No critique etc. just my point of view (especially of security) though…

Hello again,

I agree that there is always a possibility for the VyOS team to add features natively based on community and customer feedback, however I would say the features you mention are more enterprise oriented like IDP/IPS. Running a DNS server on your router is not common at all in the enterprise world, perhaps for small businesses but that is not enterprise by scale. I am doing it at home because it is very convenient, and I do have quite a few hypervisor servers, but my use case is that I want to be able to turn them off whenever I feel like it.

The approach @Apachez mentioned above using a VPN protocol will achieve the same thing if it is your provider you want to hide your queries from. This is actually what I am doing using Mullvad Wireguard VPN provider.

The good thing with VyOS is that you can make your own proposals from feature requests to design suggestions to the actual sourcecode needed to fulfill those request(s).

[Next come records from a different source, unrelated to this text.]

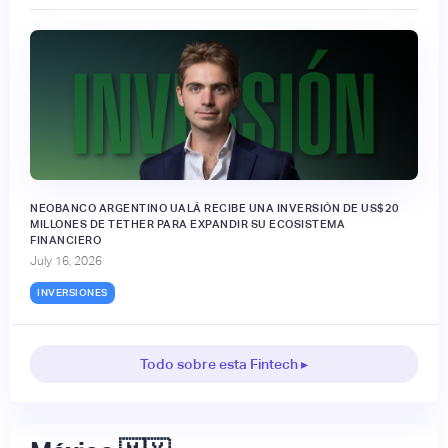
NEOBANCO ARGENTINO UALÁ RECIBE UNA INVERSIÓN DE US$20
MILLONES DE TETHER PARA EXPANDIR SU ECOSISTEMA
FINANCIERO
July 16, 2026
INVERSIONES
Todo sobre esta Fintech ▸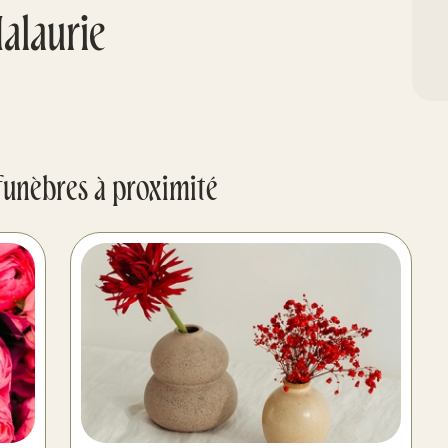
alaurie
funèbres à proximité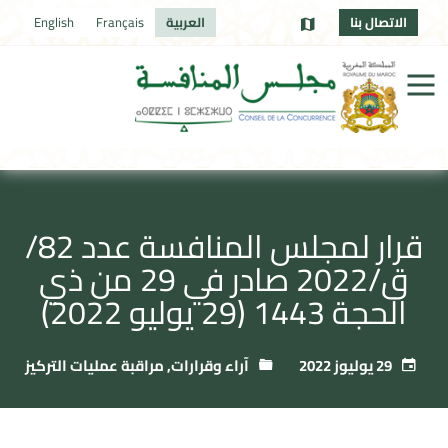
الاتصال بنا
العربية
Français
English
قرار لمجلس المنافسة عدد 82/
ق/2022 صادر في 29 من ذي
الحجة 1443 (29 يوليو 2022)
29 يوليوز 2022
آراء وقرارات
,
مراقبة عمليات التركيز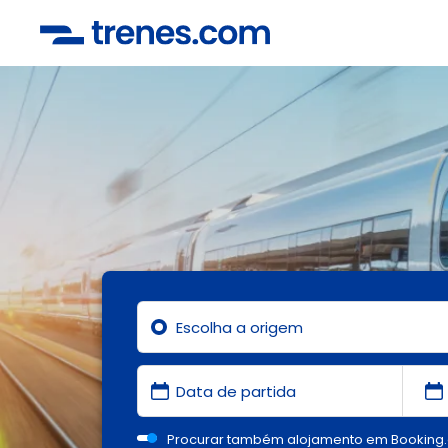
Procurar também alojamento em Booking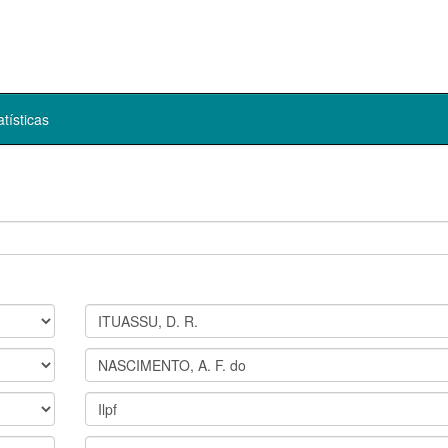
atísticas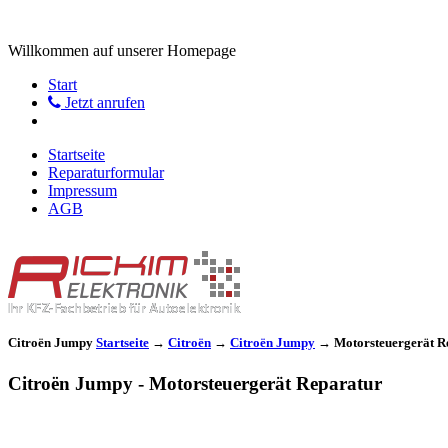
Willkommen auf unserer Homepage
Start
Jetzt anrufen
Startseite
Reparaturformular
Impressum
AGB
Citroën Jumpy
Startseite
→
Citroën
→
Citroën Jumpy
→
Motorsteuergerät R
Citroën Jumpy - Motorsteuergerät Reparatur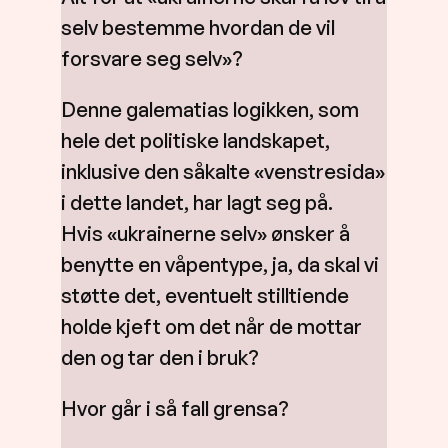
selv bestemme hvordan de vil
forsvare seg selv»?
Denne galematias logikken, som
hele det politiske landskapet,
inklusive den såkalte «venstresida»
i dette landet, har lagt seg på.
Hvis «ukrainerne selv» ønsker å
benytte en våpentype, ja, da skal vi
støtte det, eventuelt stilltiende
holde kjeft om det når de mottar
den og tar den i bruk?
Hvor går i så fall grensa?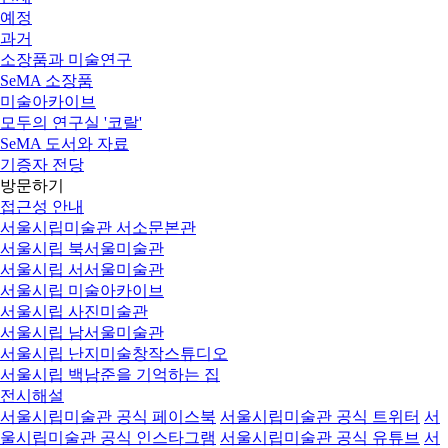
예정
과거
소장품과 미술연구
SeMA 소장품
미술아카이브
모두의 연구실 '코랄'
SeMA 도서와 자료
기증자 전당
방문하기
접근성 안내
서울시립미술관 서소문본관
서울시립 북서울미술관
서울시립 서서울미술관
서울시립 미술아카이브
서울시립 사진미술관
서울시립 남서울미술관
서울시립 난지미술창작스튜디오
서울시립 백남준을 기억하는 집
전시해설
서울시립미술관 공식 페이스북
서울시립미술관 공식 트위터
서
울시립미술관 공식 인스타그램
서울시립미술관 공식 유튜브
서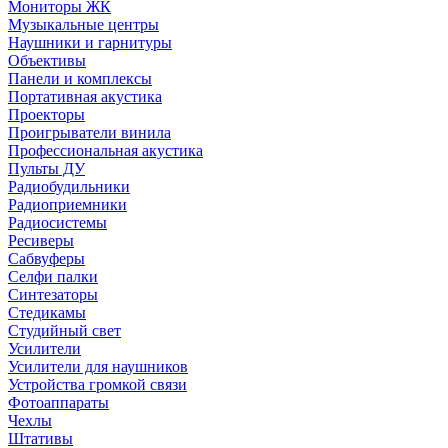
Мониторы ЖК
Музыкальные центры
Наушники и гарнитуры
Объективы
Панели и комплексы
Портативная акустика
Проекторы
Проигрыватели винила
Профессиональная акустика
Пульты ДУ
Радиобудильники
Радиоприемники
Радиосистемы
Ресиверы
Сабвуферы
Селфи палки
Синтезаторы
Стедикамы
Студийный свет
Усилители
Усилители для наушников
Устройства громкой связи
Фотоаппараты
Чехлы
Штативы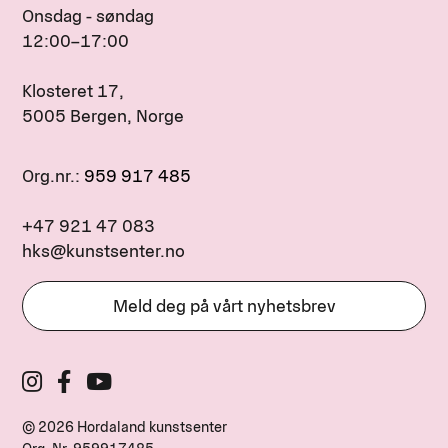
Onsdag - søndag
12:00–17:00
Klosteret 17,
5005 Bergen, Norge
Org.nr.:
959 917 485
+47 921 47 083
hks@kunstsenter.no
Meld deg på vårt nyhetsbrev
© 2026 Hordaland kunstsenter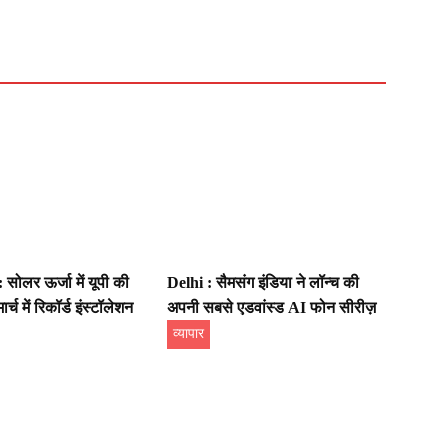
ोलर ऊर्जा में यूपी की
Delhi : सैमसंग इंडिया ने लॉन्च की
ार्च में रिकॉर्ड इंस्टॉलेशन
अपनी सबसे एडवांस्ड AI फोन सीरीज़
व्यापार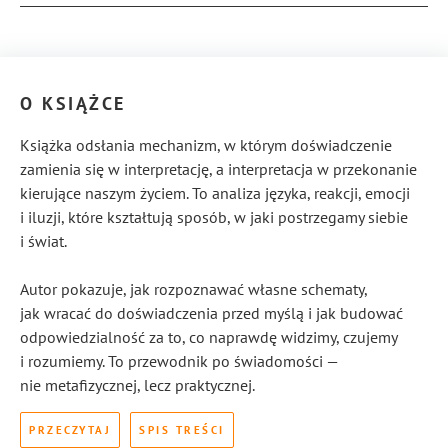
O KSIĄŻCE
Książka odsłania mechanizm, w którym doświadczenie
zamienia się w interpretację, a interpretacja w przekonanie
kierujące naszym życiem. To analiza języka, reakcji, emocji
i iluzji, które kształtują sposób, w jaki postrzegamy siebie
i świat.
Autor pokazuje, jak rozpoznawać własne schematy,
jak wracać do doświadczenia przed myślą i jak budować
odpowiedzialność za to, co naprawdę widzimy, czujemy
i rozumiemy. To przewodnik po świadomości —
nie metafizycznej, lecz praktycznej.
PRZECZYTAJ
SPIS TREŚCI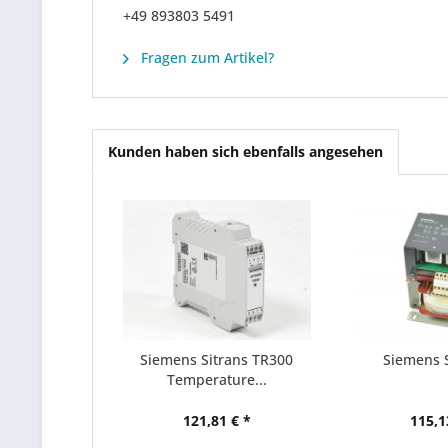
+49 893803 5491
Fragen zum Artikel?
Kunden haben sich ebenfalls angesehen
Siemens Sitrans TR300
Siemens S
Temperature...
121,81 € *
115,1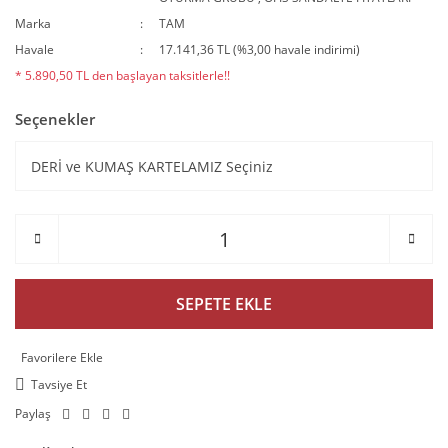
Marka
TAM
Havale
17.141,36 TL (%3,00 havale indirimi)
* 5.890,50 TL den başlayan taksitlerle!!
Seçenekler
SEPETE EKLE
Tavsiye Et
Paylaş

Make sure to register them at https://vyos.dev

Personally I think it would be a great feature to include DNS-server similar to how DHCP-server is already included. Handy for offline networks where internet is not an option. But also for the case where you need a DNS-server but dont want to have to learn all the details of configure bind9 (or dnsmasq, powerdns, unbound etc) properly along with maintaining an OS-installation.

Since VyOS has this great “cisco-like” config as frontend it will be much easier to use that to setup and configure a DNS-resolver or authorititive DNS-server than to learn all the actual config needed to make bind9 run properly (not to mention that you wont have to deal with the operatingsystem itself since updates will arrive as an iso file).

The drawback is of course how this frontend should look like without blocking all the possibilities bind9 brings you when you configure it manually by yourself. Then of course once the templates have been created for this regarding op-mode and config-mode this must be maintained over time.

Which gives that if the VyOS maintainers themselves doesnt have DNS-server on medium or high priority there is a great risk that once VyOS 1.5 is released then the DNS server feature might get broken.

The workaround is as mentioned to use encrypted VPN-tunnel to send the traffic elsewhere or install your own container to let the VyOS box whatever you want it to do. For example a bind9 container - you will still need to learn the bind9 syntax but everything else (OS installation itself along with all config except dns) will be taken care of by VyOS.

Like you already said, maybe “DNS-Server” will be a feature at some point… However I also don’t see it as a needy feature right now… Imo the “DNS-Forwarding”-option is already good enough for most usecases, where VyOS is configured as router or “lite-firewall” etc… Also as mentioned, this would probably put high amount of work on top of the project/maintainers to make stable and feature-rich, which should be used to improve other parts of the system right now instead imo…

Before the original post I’ve already thought about the options that both of you have mentioned, aswell as of a few others in this specific situation (AdGuard on RPi, Configuring DoH on a WS DC, etc.)… But in this specific case/environment, the possible problems that can be caused aswell as the maintanence and effort in general, probably isn’t worth it… Also simple “set system name-server prefer-secure” or “set sytem name-server 9.9.9.9 dot” etc. would’ve been perfect…

EDIT:

While doing some more research on Github, I’ve found a commit from march this year, which allows to use a custom port when specifying a forwarding name-server: dns: T5113: Support custom port for name-server forwarders by indrajitr · Pull Request #1914 · vyos/vyos-1x · GitHub

eg. set service dns forwarding name-server 9.9.9.9 port 853

This then automatically uses an encrypted connection.

Also, there already is a task open for this topic, which I was unable to find until now… ⚓ T2195 Support for encrypted DNS: dnscrypt, DoH, DoT, anonymized DNS

Still thanks for your effort and good input.